An access port carries traffic for one VLAN. This type of port is a Layer 2 interface only.
Private VLANs (PVLANs) are used to segregate Layer 2 ISP traffic and convey it to a single router interface. PVLANs achieve device isolation by applying Layer 2 forwarding constraints that allow end devices to share the same IP subnet while being isolated by Layer 2. The use of larger subnets reduces address management overhead. Three separate port designations are used. Each has its own unique set of rules that regulate the ability of each connected endpoint to communicate with other connected endpoints within the same PVLAN domain.
For more information about PVLANs, see the Cisco Nexus 1000V Layer 2 Switching Configuration Guide
A promiscuous port can talk to all other types of ports. A promiscuous port can talk to isolated ports as well as community ports, and those ports can also talk to promiscuous ports.
For more information about promiscuous ports, see the Cisco Nexus 1000V Layer 2 Switching Configuration Guide .
A trunk port carries traffic for two or more VLANs. This port type is a Layer 2 interface only.
Virtual Ethernet (vEthernet or vEth) interfaces are logical interfaces. Each vEthernet interface corresponds to a switch interface that is connected to a virtual port. The interface types are as follows:
vEthernet interfaces are created on the Cisco Nexus 1000V to represent virtual ports in use on the distributed virtual switch.
You can use the management Ethernet interface to connect the device to a network for remote management using a Telnet client, the Simple Network Management Protocol (SNMP), or other management agents.
A port channel is a logical interface that aggregates multiple physical interfaces. You can bundle up to eight individual links to physical ports into a port channel to improve bandwidth and redundancy. You can also use port channeling to load balance traffic across these channeled physical interfaces.
You can offload operation of the Line Aggregation Control Protocol (LACP) from the VSM to the VEMs to prevent a situation where LACP cannot be negotiated with the upstream switch when the VEM is disconnected from the VSM (referred to as headless mode).
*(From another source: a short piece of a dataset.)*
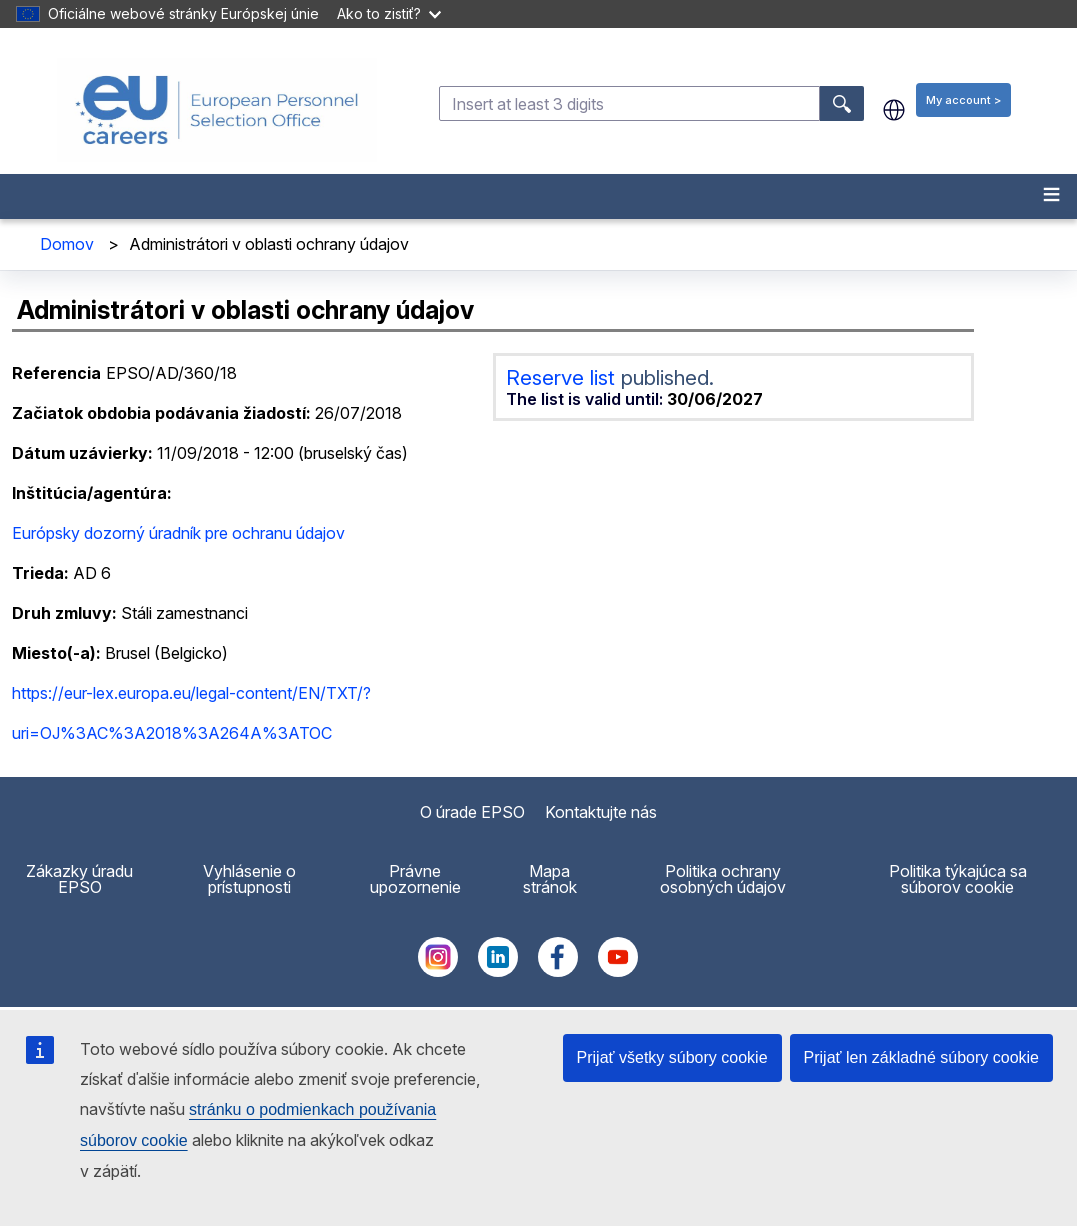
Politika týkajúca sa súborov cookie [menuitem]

VEM management of LACP allows port channels to be reestablished after the reboot of a headless VEM.
You can use a port profile to simplify the interface configuration. You can configure a port profile and then assign it to multiple interfaces to give them all the same configuration. Changes to the port profile are propagated to the configuration of any interface that is assigned to it.
Note | We do not recommend that you override port profile configurations by making changes to the assigned interface configurations. You should make configuration changes to interfaces only to quickly test a change or to disable a port. |
Interfaces support stateful and stateless restarts. A stateful restart occurs during a supervisor switchover. After the switchover, the Cisco Nexus 1000V applies the run-time configuration.